Il n’est pas question pour moi de faire ici une explication de texte exhaustive mais plutôt d’essayer de rendre compte de toute la richesse de ce roman. D’autant que je ne suis pas certain d’en avoir saisi toutes les subtilités et références.
En particulier, la signification exacte des interventions de l’ami imaginaire de Frédéric, Benjamin Theodor Herzl, théoricien du sionisme moderne, si ce n’est de montrer l’aggravation de l’état mental du jeune garçon dont les signes de psychose (paranoïa, troubles du schéma corporel, hallucination frisant la schizophrénie) sont de plus en plus inquiétants.
« Mes parents sont inquiets. Je m’en rends compte. Ma mère surtout. Quand je tourne les yeux vers elle, je m’aperçois qu’elle est en train de m’observer. Il y va de mon intérêt présent et futur de la rassurer autant que possible. Mais comment faire ? Comment faire pour qu’une mère cesse de s’inquiéter pour son fils quand elle a toutes les raisons de s’inquiéter pour son fils ? »
« Partir, c’est trahir ceux que tu quittes. Tu m’entends ?
Oui euh oui oui j’entends.
Je sais que tu veux partir et tu as raison, il faut partir. J’en ai voulu à mon fils quand il est parti, je ne peux toujours pas accepter qu’il ait eu besoin de mettre toute cette distance entre nous, mais je l’admets, il faut partir, donc il faut trahir. Il te faut trahir ceux que tu n’as pas choisis pour t’ouvrir à ceux que tu choisiras. Ça m’a pris une vie pour comprendre ça, Frédéric. Je te le dis. Tu en feras ce que tu voudras. »
J’apprends l’hébreu est donc un roman riche qui, s’il n’est pas forcément facile à appréhender, invite à une réflexion passionnante.
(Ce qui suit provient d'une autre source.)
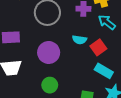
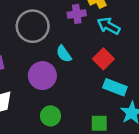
cyan semicircle: (80, 40) -> (64, 54), moved, turned 56

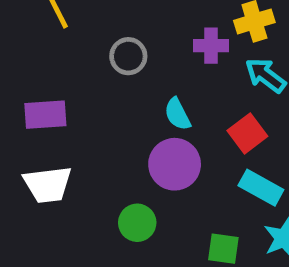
gray circle: (33, 26) -> (128, 56), size x0.6
purple circle: (42, 76) -> (175, 164), moved

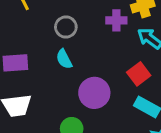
cyan semicircle: (177, 114) -> (64, 59), moved

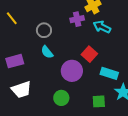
red square: (139, 74) -> (89, 54), moved

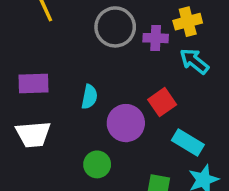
gray circle: (44, 30) -> (115, 27), moved, size x1.5
cyan semicircle: (47, 52) -> (89, 97), moved, turned -144

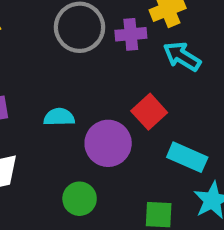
cyan semicircle: (89, 97) -> (59, 117), turned -95

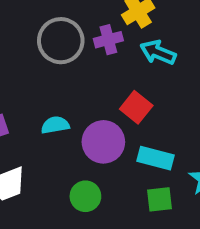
cyan rectangle: (187, 157) -> (156, 158), moved

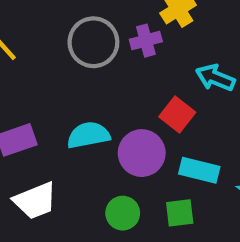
cyan arrow: (158, 52) -> (215, 78), moved
cyan semicircle: (55, 125) -> (88, 135), size x1.4
green square: (160, 199) -> (180, 213), moved

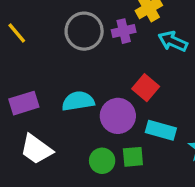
cyan arrow: (215, 78) -> (173, 41), moved
white trapezoid: (35, 201) -> (36, 149), turned 56
green square: (180, 213) -> (133, 157), moved

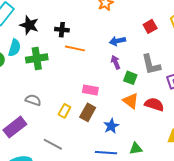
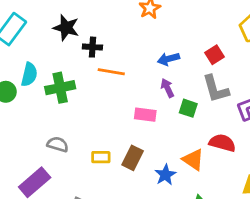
black star: (29, 25) -> (66, 28), moved
red square: (150, 26) -> (215, 55), moved
pink rectangle: (90, 90) -> (145, 115), moved
orange triangle: (131, 101) -> (193, 160), moved
yellow rectangle: (64, 111) -> (101, 157), turned 64

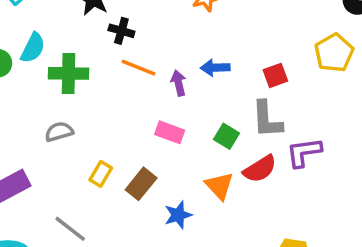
purple arrow: (167, 88) -> (178, 83), moved
red semicircle: (222, 143) -> (260, 169), moved, turned 120
gray semicircle: (58, 144) -> (59, 132), moved, turned -45
yellow rectangle: (101, 157) -> (101, 174), turned -72
orange triangle: (193, 160) -> (219, 186), moved

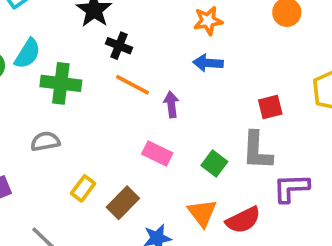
blue arrow: (215, 68) -> (208, 63), moved
red semicircle: (260, 169) -> (243, 220), moved

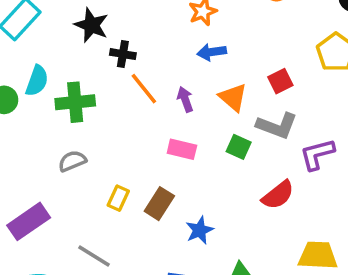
orange line: (132, 85) -> (144, 89), turned 36
gray L-shape: (257, 151) -> (277, 126), turned -60
orange triangle: (202, 213) -> (233, 97), moved

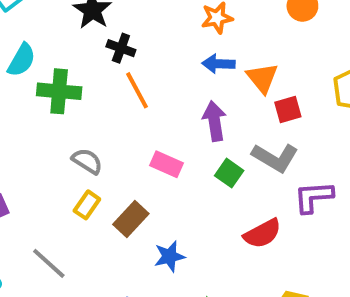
orange triangle: (233, 97) -> (262, 78), moved
purple arrow: (185, 99) -> (214, 121), moved, size x1.4
gray semicircle: (72, 161) -> (87, 161), moved, turned 44

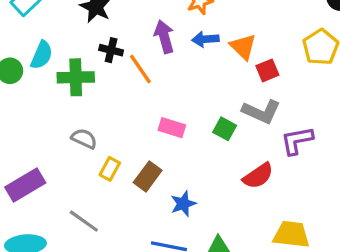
black cross: (121, 48) -> (111, 50), moved
purple arrow: (214, 121) -> (164, 37), moved
gray semicircle: (87, 161) -> (84, 139), moved

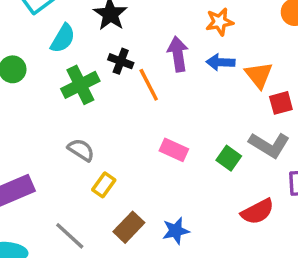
cyan semicircle: (42, 55) -> (63, 38), moved
green cross: (76, 77) -> (80, 85), turned -32
brown rectangle: (148, 176) -> (129, 227), moved

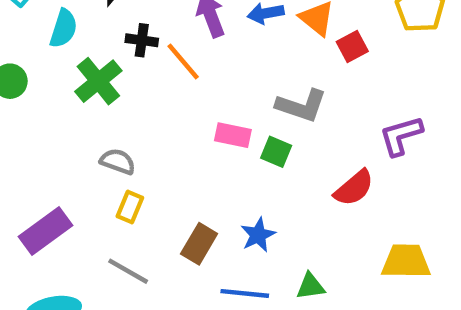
gray L-shape: (269, 145) -> (301, 106), moved
green square: (229, 158) -> (276, 152), moved
yellow rectangle: (104, 185) -> (130, 207), moved

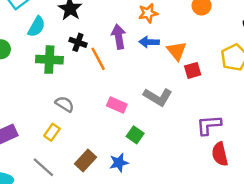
green cross: (98, 81) -> (49, 60), turned 30
green square: (276, 152) -> (135, 135), moved
gray semicircle: (118, 161) -> (65, 104), moved
red semicircle: (354, 188) -> (220, 154), moved, turned 105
« L’Histoire Officielle est la mémoire que s’offrent les dominants. Ils ambitionnent de l’implanter dans tous les esprits. Toujours s’en méfier. »
Denis Lachaud présente son roman dans cette vidéo.
Les premières pages de J’apprends l’hébreu sont disponibles ici ou en annexe de ce billet.
D’autres textes de Denis Lachaud à découvrir sur ce blog.
Ce qu’ils en ont pensé :
Annie : « Utopie et schizophrénie, un roman émouvant de toute beauté. »
Canel : « Une lecture parfois chaotique, un roman difficile à appréhender. J’en suis restée souvent à distance, mais me suis néanmoins fréquemment émerveillée au détour de phrases, d’idées, et la fin m’a beaucoup émue. »
Cannibales Lecteurs : « Frédéric n’est pas attachant du tout. (…) (il) est très renfermé. Trop, puisqu’il est quasiment impossible de se lier à ce personnage. »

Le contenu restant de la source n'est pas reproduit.